You dislike any high chair and scream at the top of your lungs any time you are left in it for more than five minutes. I don't like your screaming. It is probably the one thing you do that I really, really dislike. I'd do anything just to make you not scream at me, and I think you know that so you scream even more. Ugh. Let's not go there. I just hope you grow out of it before I lose my mind. And let me tell you, my mind is teetering at the moment.

Belle, you are not in a hurry to grow out of babyhood, and that suits me just fine. While you are standing alone and walking a few steps here and there, you are happy crawling. You can get just about anywhere without my help. Just today I found you climbing up onto the couch without any help. You have nursed the entire year. You have not had one ounce of formula (to my knowledge), and not that there is anything wrong with formula (both your other sisters were formula fed), it has just been an amazing journey to share with you. I'm not really sure how to end it so we'll just leave it at that.

You don't really say words yet, mostly screams and mumbles of consonant sounds. You don't do or say anything on command so no matter how hard I work with you on simple sounds or actions, you just won't do it. You just stare blankly into my face and look at me so stubbornly with those big blue eyes. You know when you're being a stinker, and you have this face that lets me know you know. It's not really a smile or a grin, and it's not really a frown--you just make your lips straight and flat and only the edges curl up. It is my favorite. I have a hard time not laughing when you do it, and you do it a lot.

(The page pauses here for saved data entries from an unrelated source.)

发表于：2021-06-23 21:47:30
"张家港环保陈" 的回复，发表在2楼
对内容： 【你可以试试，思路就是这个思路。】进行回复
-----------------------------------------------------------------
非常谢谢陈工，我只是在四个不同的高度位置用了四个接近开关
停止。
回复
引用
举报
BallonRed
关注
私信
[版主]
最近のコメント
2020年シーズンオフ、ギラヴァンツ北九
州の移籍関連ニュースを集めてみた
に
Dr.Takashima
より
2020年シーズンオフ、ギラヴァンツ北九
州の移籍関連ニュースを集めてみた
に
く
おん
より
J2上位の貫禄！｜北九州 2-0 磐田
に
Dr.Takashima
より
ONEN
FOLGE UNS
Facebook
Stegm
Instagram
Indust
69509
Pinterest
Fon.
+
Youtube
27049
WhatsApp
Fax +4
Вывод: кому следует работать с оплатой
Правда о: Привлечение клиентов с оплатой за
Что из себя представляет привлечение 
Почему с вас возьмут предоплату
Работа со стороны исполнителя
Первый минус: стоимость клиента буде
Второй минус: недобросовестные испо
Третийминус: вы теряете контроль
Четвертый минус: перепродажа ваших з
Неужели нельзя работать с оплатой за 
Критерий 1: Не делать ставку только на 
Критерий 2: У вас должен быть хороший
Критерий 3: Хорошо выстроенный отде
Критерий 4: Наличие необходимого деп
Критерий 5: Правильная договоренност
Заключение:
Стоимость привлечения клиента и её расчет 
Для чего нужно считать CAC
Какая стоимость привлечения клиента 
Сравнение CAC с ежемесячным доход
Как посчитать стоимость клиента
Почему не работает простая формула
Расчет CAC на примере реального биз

You also have a fantastic happy face. One that makes everyone smile because they catch a glimpse of those six white square teeth that stare back at them. And oh do you have a pathetic frown. It's amazing how early you caught onto the frown and the whine. You even fold your arms when you are disgusted with something I do. You are just like your sisters.

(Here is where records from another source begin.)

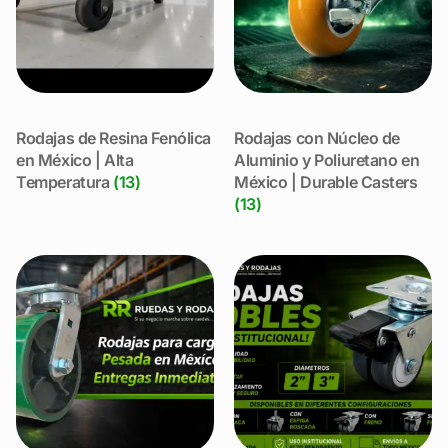
Rodajas de Resina Fenólica
Rodajas con Núcleo de
en México | Alta
Aluminio y Poliuretano en
Temperatura
(13)
México | Durable Casters
(13)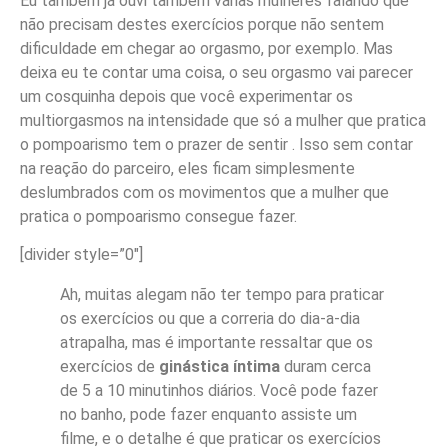
Eu também já ouvi também várias mulheres falando que
não precisam destes exercícios porque não sentem
dificuldade em chegar ao orgasmo, por exemplo. Mas
deixa eu te contar uma coisa, o seu orgasmo vai parecer
um cosquinha depois que você experimentar os
multiorgasmos na intensidade que só a mulher que pratica
o pompoarismo tem o prazer de sentir . Isso sem contar
na reação do parceiro, eles ficam simplesmente
deslumbrados com os movimentos que a mulher que
pratica o pompoarismo consegue fazer.
[divider style=”0″]
Ah, muitas alegam não ter tempo para praticar
os exercícios ou que a correria do dia-a-dia
atrapalha, mas é importante ressaltar que os
exercícios de
ginástica íntima
duram cerca
de 5 a 10 minutinhos diários. Você pode fazer
no banho, pode fazer enquanto assiste um
filme, e o detalhe é que praticar os exercícios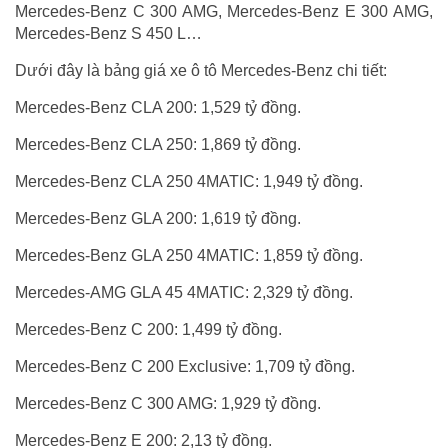
Mercedes-Benz C 300 AMG, Mercedes-Benz E 300 AMG,
Mercedes-Benz S 450 L…
Dưới đây là bảng giá xe ô tô Mercedes-Benz chi tiết:
Mercedes-Benz CLA 200: 1,529 tỷ đồng.
Mercedes-Benz CLA 250: 1,869 tỷ đồng.
Mercedes-Benz CLA 250 4MATIC: 1,949 tỷ đồng.
Mercedes-Benz GLA 200: 1,619 tỷ đồng.
Mercedes-Benz GLA 250 4MATIC: 1,859 tỷ đồng.
Mercedes-AMG GLA 45 4MATIC: 2,329 tỷ đồng.
Mercedes-Benz C 200: 1,499 tỷ đồng.
Mercedes-Benz C 200 Exclusive: 1,709 tỷ đồng.
Mercedes-Benz C 300 AMG: 1,929 tỷ đồng.
Mercedes-Benz E 200: 2,13 tỷ đồng.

What else can I say? You have always been a fantastic sleeper, once we got you sleeping through the night. You nap like a champ and sleep for 12-13 hours each night. You don't like to be swaddled anymore. You hardly like me singing you to sleep. You just arch your back toward the crib and beg me to put you down quickly. You don't love to be loved. Too many squeezes and kisses just make you mad, but I give them to you anyway. You love your mom, but you will go to other people if I am not around. You also adore your dad and crawl quickly to the stairs while shrieking with delight when you hear the front door open. I love that moment. Oh Elle, if you could only know how much daddy loves you. He really does.

You also love music. It calms you instantly. Your favorite song at the moment is "Zoom, zoom." I taught you how to end the song with your arms up in the air, but of course you won't do it if I ask you to. You only do it when you want to do it, but when you do...oh how I love it.

I have loved this year with you. It has been incredibly difficult because of all the other things that have been thrown on the plate, but you have always been a joy in my life. I have probably loved your infancy the most because I didn't have to divide it between school, work, a miscarriage, depression, etc. I have just been blessed to love you completely. And I really do.

You--your eyes--your sweet, silly grin fill my world with light. Onwards and upwards...I know this will be a fantastic year as we watch you grow.